# Thread: Continuity Question with Piecewise Defined Function and Absolute Values

1. ## Continuity Question with Piecewise Defined Function and Absolute Values

Determine the values of b and c so that the following function is continuous:

$\displaystyle f(x) = \left\{\begin{array}{cc}x+1,&\mbox{ if } 1< {x}< 3\\x^2 + bx + c, & \mbox{ if } \lvert x+2 \rvert \geq 1\end{array}\right$

Restating this function to remove the absolute values, I get:

$\displaystyle f(x) = \left\{\begin{array}{cc}x^2 + bx + c,&\mbox{ if } {x}\leq -3\\ x^2 + bx + c, & \mbox{ if } x \geq -1\\x + 1 , &\mbox{ if } 1 < x < 3 \end{array}\right$

But this makes absolutely no sense to me since I can see no way that this function can be continuous defined like I have done it. I must be screwing up the absolute value inequality.

Can somebody help?

Thanks.

2. Are you sure that it's not $\displaystyle \displaystyle x^2 + bx + c$ if $\displaystyle \displaystyle |x - 2| \geq 1$?

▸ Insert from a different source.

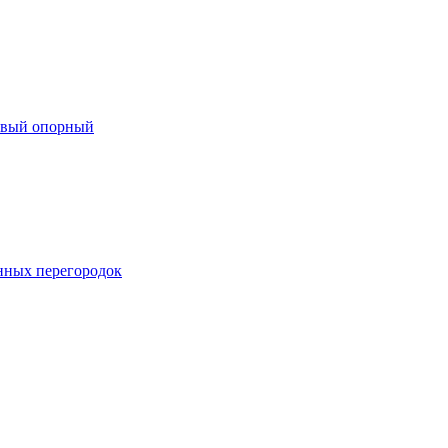
евый опорный
нных перегородок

Because then $\displaystyle \displaystyle x - 2 \leq -1$ or $\displaystyle \displaystyle x - 2 \geq 1$

$\displaystyle \displaystyle x \leq 1$ or $\displaystyle \displaystyle x \geq 3$.

This would at least ensure that your function is at least DEFINED for all values over your given domain...

3. It says x + 2, but that has to be a typo. I'm going to treat it as x - 2, since it's the only way that I know how to solve this problem.

Thanks.